[Goal of the exercise]
Below is a listing; give only the number of its lines that contain the word "click".
= = = = = = =
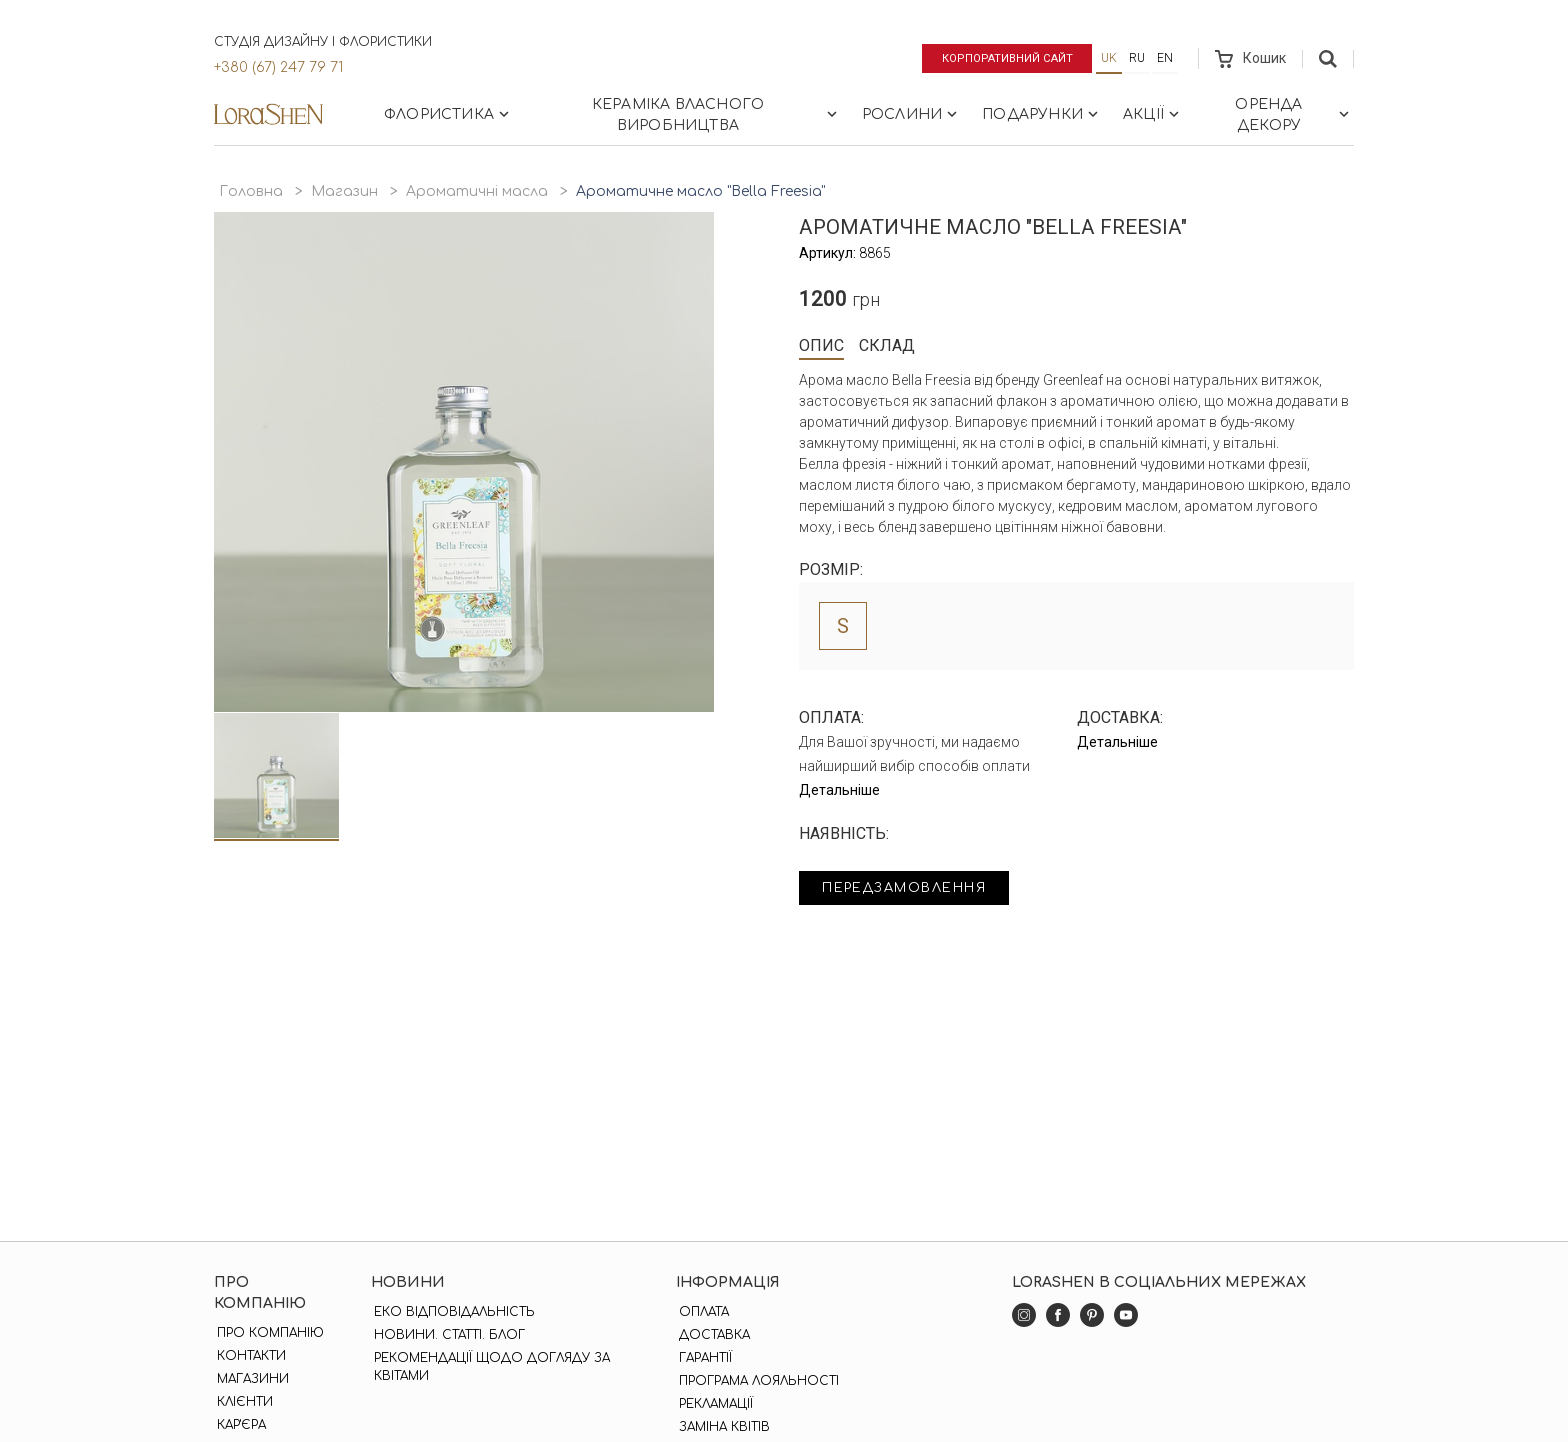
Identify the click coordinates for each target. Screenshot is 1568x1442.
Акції (1153, 114)
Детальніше (839, 790)
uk (1109, 58)
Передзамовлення (916, 889)
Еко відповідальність (452, 1312)
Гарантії (702, 1358)
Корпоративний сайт (1001, 58)
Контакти (248, 1356)
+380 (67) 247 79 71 (278, 67)
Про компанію (267, 1333)
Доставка (711, 1335)
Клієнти (242, 1402)
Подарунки (1042, 114)
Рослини (911, 114)
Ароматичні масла (477, 191)
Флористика (448, 114)
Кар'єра (238, 1425)
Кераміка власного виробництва (716, 115)
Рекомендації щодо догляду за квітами (490, 1367)
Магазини (250, 1379)
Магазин (344, 191)
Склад (887, 345)
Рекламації (713, 1404)
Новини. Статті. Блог (447, 1335)
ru (1137, 58)
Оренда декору (1294, 115)
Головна (251, 191)
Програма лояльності (756, 1381)
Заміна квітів (721, 1427)
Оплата (701, 1312)
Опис (821, 345)
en (1165, 58)
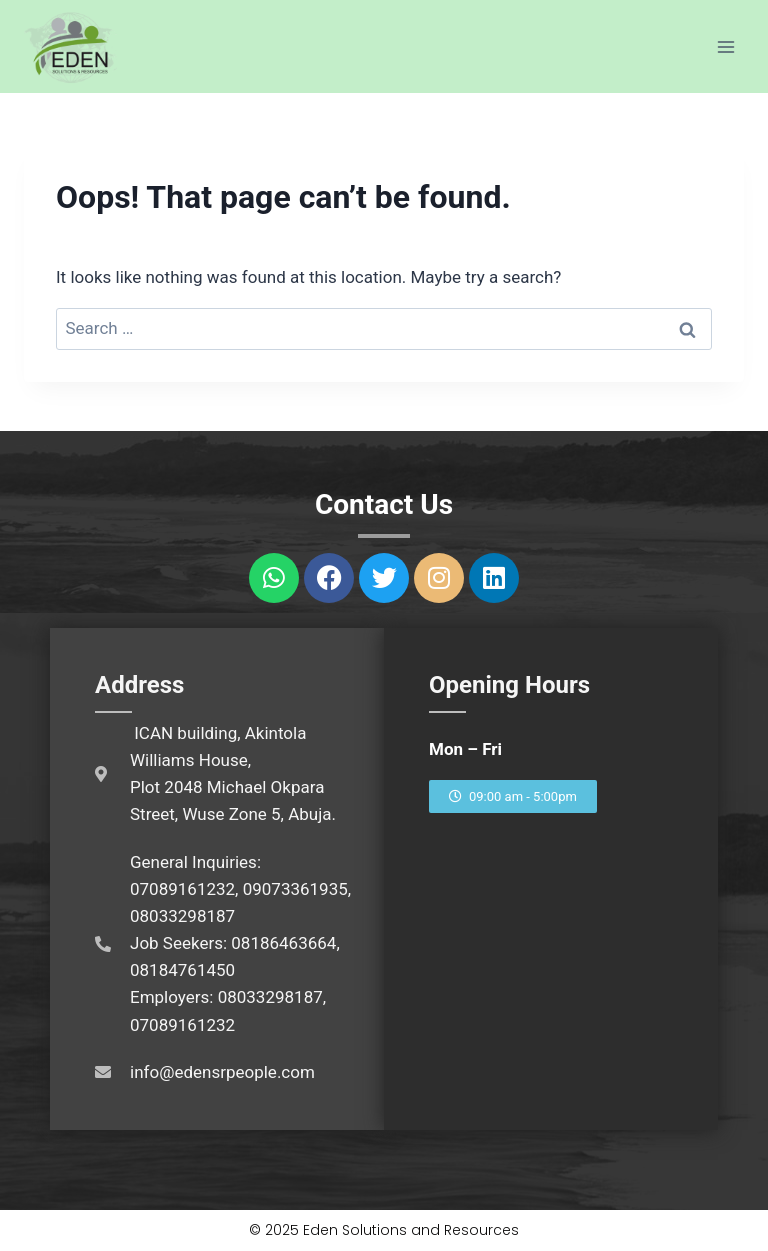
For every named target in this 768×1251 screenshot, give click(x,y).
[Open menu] (725, 46)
= = = = = = =
[Written answer]
2